# Distribution of grounds



## Gluv999

Hi,

Sorry if this has already been covered! I recently upgraded to an appartmento from a pressurised basjet machine. Currently i grind into my basket and distribute with mt hand and then tamp. I am finding however that although it produces a good shit, I have too much coffee in my basket (indentation on coffee from shower screen when I test). If I put less coffee in the basket it is hand to distribute with my fingers and get a flat surface to tamp on to. Is there a cheap tool i can use (buy or make) to distribute grounds below the basket line before i tamp?

Thanks in advance,

Garetg


----------



## urbanbumpkin

Try something like an OCD tool.


----------



## urbanbumpkin

Like one of theseDistribution Tool - Blue

https://r.tapatalk.com/shareLink?url=https%3A%2F%2Fcoffeeforums%2Eco%2Euk%2Fshowthread%2Ephp%3Ft%3D36412&share_tid=36412&share_fid=6813&share_type=t


----------



## Gluv999

Ok thanks. Did look at the ocd tool but seemed really expensive. Cant seem to use the links you posted but thanks for the reply. Will have a look and see if i can find something similar. Cheers


----------



## urbanbumpkin

The OCD ones are expensive. I do have a spare 58mm one in black if you need one £22 + postage. I can put in the for sale section if the mods need me to cover this off officially?


----------



## Gluv999

urbanbumpkin said:


> The OCD ones are expensive. I do have a spare 58mm one in black if you need one £22 + postage. I can put in the for sale section if the mods need me to cover this off officially?


That would be great ...thanks! I am happy to paypal you over the money if you use paypal. I live in London, how much do you think for postage?


----------



## urbanbumpkin

Gluv999 said:


> That would be great ...thanks! I am happy to paypal you over the money if you use paypal. I live in London, how much do you think for postage?


Standard Royal Mail is about £3


----------



## Thecatlinux

Are you weighing your coffee ? And what size baskets are you using ?


----------



## urbanbumpkin

Gluv999 said:


> That would be great ...thanks! I am happy to paypal you over the money if you use paypal. I live in London, how much do you think for postage?


I've dropped you a pm. See photos


----------



## Gluv999

urbanbumpkin said:


> I've dropped you a pm. See photos


Hi,

I am not weighing coffee at the moment but think i will start and set the timer on the mignon (sometines it seems ti shoot out a lot more coffee than others though).
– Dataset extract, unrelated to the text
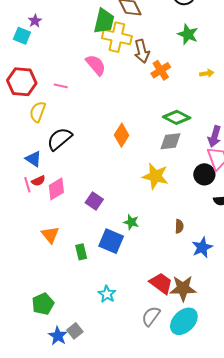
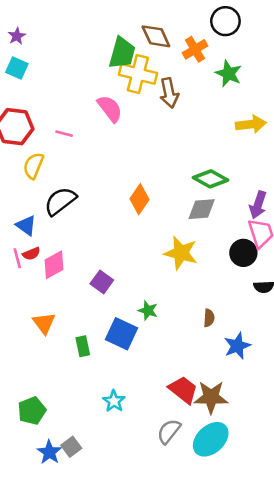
purple star: (35, 21) -> (17, 36), moved
orange cross: (161, 70) -> (195, 49), moved
yellow arrow: (207, 73) -> (251, 124), size x1.6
I am using a vst 18g in the standar rocket double portafilter.


----------



## Dylan

Gluv999 said:


> I am finding however that although it produces a good shit.


My morning coffee has that effect on me as well, really gets things going.

Concerning distribution - Even a very good grinder has a range of particle sizes, the 'ideal' distribution of particles created is a elusive beast, which is why out of the blue a grinder like the EK43 can break onto the scene with a different flavour in the cup. I dont think Mahlkonig ever really intended it, but the EK43 has a very specific particle distribution.

The ek43 boys still spend a lot of time distributing their ground coffee. The problem being that when the grinds exit the grinder there is a natural separation of particle sizes. Small ones fall slower than big ones, super fine ones are more susceptible to the static generated by the grinding of the burrs. So once they are in your basket they are likely to have drifted toward their distinct particle groups.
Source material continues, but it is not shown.